## [Dataset entries]
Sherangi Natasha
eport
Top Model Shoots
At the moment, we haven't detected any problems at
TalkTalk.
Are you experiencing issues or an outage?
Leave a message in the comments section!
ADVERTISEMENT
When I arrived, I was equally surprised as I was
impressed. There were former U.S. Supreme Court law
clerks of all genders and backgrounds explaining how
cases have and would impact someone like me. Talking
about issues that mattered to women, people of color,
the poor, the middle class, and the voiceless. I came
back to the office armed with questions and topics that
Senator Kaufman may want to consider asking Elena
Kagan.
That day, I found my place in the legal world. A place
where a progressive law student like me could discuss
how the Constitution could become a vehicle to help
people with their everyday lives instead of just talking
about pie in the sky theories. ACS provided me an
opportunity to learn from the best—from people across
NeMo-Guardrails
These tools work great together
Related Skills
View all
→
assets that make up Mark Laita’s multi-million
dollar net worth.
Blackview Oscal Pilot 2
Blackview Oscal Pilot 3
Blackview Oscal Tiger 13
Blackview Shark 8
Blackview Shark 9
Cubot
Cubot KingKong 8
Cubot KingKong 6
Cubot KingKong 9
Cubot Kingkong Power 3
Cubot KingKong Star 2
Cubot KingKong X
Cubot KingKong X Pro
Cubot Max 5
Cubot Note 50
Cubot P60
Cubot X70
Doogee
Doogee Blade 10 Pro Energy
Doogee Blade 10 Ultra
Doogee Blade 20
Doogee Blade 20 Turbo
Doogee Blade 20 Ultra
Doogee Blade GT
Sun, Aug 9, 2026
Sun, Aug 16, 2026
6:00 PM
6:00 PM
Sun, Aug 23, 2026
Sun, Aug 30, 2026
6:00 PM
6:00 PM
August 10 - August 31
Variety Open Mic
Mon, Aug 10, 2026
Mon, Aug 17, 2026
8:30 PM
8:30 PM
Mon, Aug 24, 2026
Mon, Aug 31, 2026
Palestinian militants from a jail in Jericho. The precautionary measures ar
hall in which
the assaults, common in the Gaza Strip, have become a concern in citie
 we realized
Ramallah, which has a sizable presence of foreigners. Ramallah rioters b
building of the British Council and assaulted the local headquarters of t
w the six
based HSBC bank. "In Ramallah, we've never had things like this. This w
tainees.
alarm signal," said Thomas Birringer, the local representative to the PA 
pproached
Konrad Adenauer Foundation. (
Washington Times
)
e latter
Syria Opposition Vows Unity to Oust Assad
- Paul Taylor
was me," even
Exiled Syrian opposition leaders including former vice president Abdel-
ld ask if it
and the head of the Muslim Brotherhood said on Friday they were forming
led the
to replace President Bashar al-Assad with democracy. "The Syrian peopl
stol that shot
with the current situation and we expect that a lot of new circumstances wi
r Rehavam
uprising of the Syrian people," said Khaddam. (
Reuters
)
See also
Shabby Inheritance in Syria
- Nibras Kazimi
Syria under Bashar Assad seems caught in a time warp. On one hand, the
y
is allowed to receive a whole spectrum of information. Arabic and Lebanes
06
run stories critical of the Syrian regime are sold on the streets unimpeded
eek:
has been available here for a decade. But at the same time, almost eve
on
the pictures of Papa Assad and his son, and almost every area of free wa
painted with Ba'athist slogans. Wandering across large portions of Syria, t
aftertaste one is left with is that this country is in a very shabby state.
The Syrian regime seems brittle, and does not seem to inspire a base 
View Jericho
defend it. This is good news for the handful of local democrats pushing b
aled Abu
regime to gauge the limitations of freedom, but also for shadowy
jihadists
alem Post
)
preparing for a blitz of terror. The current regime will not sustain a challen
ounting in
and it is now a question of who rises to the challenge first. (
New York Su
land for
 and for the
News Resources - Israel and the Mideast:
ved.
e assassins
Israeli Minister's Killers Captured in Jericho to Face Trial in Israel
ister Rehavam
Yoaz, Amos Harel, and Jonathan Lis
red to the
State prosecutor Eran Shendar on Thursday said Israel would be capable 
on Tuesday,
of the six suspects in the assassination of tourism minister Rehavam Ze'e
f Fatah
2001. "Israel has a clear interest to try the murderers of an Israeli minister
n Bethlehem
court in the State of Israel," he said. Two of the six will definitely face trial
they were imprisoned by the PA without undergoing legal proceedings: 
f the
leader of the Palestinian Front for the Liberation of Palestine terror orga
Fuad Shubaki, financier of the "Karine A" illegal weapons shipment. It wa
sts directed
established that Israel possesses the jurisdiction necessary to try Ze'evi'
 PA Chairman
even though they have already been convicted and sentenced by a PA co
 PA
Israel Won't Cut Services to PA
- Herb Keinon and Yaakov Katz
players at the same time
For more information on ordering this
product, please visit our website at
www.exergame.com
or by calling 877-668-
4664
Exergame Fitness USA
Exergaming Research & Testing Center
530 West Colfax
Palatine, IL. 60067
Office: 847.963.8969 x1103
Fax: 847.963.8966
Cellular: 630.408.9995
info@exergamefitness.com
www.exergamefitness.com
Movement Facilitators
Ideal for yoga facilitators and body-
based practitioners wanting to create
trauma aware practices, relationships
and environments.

## [Directions]
Could you please retype the lines from the start of the data through the line with "where a progressive", both included, and nothing else?

## [Solution for this task]
Sherangi Natasha
eport
Top Model Shoots
At the moment, we haven't detected any problems at
TalkTalk.
Are you experiencing issues or an outage?
Leave a message in the comments section!
ADVERTISEMENT
When I arrived, I was equally surprised as I was
impressed. There were former U.S. Supreme Court law
clerks of all genders and backgrounds explaining how
cases have and would impact someone like me. Talking
about issues that mattered to women, people of color,
the poor, the middle class, and the voiceless. I came
back to the office armed with questions and topics that
Senator Kaufman may want to consider asking Elena
Kagan.
That day, I found my place in the legal world. A place
where a progressive law student like me could discuss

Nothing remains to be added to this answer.